Three kinds of filaments connect the memories:
  • Semantic — memories that share topic embeddings (cluster-like). Undirected.
  • Temporal — same conversation or time window. Directed (older → newer).
  • Entity — both memories mention the same named entity (e.g. “Vertex AI”).
The right-panel Edges legend keys each colour. Edges fade with camera distance so close-up detail stays readable.

Focusing a memory

Click any star. The camera zooms in to frame that node with its direct neighbours, and a detail drawer opens on the right:
  • Memory text — full content xysq indexed.
  • Context — what conversation or document it came from.
  • Entities — the entity strings that classify this memory.
  • Tags — labels you or an agent attached.
  • Connections — every memory directly linked to this one.
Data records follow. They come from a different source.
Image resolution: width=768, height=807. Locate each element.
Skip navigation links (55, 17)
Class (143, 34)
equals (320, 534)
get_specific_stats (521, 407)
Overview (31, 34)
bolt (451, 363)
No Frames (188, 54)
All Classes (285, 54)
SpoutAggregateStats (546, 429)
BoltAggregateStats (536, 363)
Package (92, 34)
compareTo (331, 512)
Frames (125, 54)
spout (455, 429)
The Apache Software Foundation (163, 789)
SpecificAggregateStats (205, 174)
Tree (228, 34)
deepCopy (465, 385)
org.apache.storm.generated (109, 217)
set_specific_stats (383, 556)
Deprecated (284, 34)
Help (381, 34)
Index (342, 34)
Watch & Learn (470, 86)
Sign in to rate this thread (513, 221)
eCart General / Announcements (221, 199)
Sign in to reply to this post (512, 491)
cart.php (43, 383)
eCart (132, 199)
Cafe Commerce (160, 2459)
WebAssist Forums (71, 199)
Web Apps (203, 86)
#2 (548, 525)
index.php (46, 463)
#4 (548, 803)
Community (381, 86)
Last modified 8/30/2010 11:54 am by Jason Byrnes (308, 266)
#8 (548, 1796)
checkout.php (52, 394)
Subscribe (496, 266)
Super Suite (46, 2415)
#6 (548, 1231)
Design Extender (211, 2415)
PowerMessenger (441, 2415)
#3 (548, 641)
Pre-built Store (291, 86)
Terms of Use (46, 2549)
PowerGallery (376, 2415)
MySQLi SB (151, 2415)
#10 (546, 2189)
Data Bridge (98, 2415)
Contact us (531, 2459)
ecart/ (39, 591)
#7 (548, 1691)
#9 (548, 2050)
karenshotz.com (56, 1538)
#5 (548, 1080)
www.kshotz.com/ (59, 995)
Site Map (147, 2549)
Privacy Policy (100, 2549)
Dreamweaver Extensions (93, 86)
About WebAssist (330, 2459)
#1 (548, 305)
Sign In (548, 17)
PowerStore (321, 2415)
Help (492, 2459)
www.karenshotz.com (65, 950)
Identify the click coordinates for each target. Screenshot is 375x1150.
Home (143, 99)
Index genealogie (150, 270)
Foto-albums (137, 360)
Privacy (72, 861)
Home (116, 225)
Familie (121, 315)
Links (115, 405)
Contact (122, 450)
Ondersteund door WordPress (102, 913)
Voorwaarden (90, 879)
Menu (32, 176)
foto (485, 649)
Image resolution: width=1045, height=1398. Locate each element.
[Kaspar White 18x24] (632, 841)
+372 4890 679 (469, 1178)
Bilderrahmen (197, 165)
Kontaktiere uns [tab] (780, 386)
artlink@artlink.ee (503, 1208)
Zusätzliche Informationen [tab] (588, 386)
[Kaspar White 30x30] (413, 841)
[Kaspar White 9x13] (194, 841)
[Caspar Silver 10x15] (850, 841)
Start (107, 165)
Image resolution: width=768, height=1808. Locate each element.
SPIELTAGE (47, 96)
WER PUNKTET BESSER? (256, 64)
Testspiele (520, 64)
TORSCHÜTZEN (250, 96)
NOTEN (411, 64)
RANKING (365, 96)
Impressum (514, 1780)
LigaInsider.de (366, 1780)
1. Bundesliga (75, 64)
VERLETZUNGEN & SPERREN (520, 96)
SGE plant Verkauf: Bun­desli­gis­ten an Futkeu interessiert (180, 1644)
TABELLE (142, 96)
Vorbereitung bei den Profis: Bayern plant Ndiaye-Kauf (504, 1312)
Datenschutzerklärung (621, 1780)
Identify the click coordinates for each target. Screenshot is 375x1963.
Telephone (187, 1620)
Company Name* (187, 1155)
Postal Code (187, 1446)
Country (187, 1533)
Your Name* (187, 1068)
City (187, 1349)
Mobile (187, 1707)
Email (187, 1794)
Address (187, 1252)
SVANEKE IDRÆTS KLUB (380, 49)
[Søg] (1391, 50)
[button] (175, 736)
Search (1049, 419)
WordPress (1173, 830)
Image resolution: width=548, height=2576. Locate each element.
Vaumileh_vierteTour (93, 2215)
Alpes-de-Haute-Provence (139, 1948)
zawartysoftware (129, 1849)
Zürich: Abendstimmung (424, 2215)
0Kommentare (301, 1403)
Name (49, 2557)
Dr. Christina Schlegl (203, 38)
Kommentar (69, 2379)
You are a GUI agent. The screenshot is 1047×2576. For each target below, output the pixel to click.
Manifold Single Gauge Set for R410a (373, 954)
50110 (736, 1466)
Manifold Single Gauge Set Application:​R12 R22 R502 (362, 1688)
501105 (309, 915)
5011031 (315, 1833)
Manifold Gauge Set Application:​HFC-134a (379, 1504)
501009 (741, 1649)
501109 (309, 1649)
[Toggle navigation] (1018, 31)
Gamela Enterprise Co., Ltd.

Click any to jump there without losing the spatial mental model.
Click empty space to clear focus and pull back to the full galaxy.

Controls

ControlWhat it does
DragOrbit around the galaxy
Scroll / pinchZoom in and out
+ / Step zoom
Reset to fit the whole bank in view
Click a nodeZoom in, open the detail drawer
Click empty spaceClear focus
For very large banks (over 3000 memory units), a Memory limit slider appears in the bottom-right panel — useful for trimming a noisy graph down to the densest core, or expanding the request when you want to see the whole long tail.

When to use which view

  • Table — you’re looking for a specific memory, editing tags, cleaning up after a failed extraction, or browsing what an agent stored from a recent session.
  • Graph — you want the shape of what your vault knows: where the dense clusters are, which entities sit at the centre, which topics you’ve barely covered. Useful before a planning session, when onboarding a new agent to a domain, or when you suspect there’s a memory you’ve forgotten but can’t name.
The view toggle is sticky — the Vault remembers your last choice across sessions.

Privacy

The Vault is gated by the same Auth0 identity and team membership rules as every other xysq surface. You only see banks you own or are a member of. Confidential and PII banks are personal-only — they never surface in team vaults, and team memory never bleeds into your personal main. The graph respects the same isolation: cross-bank edges are never drawn.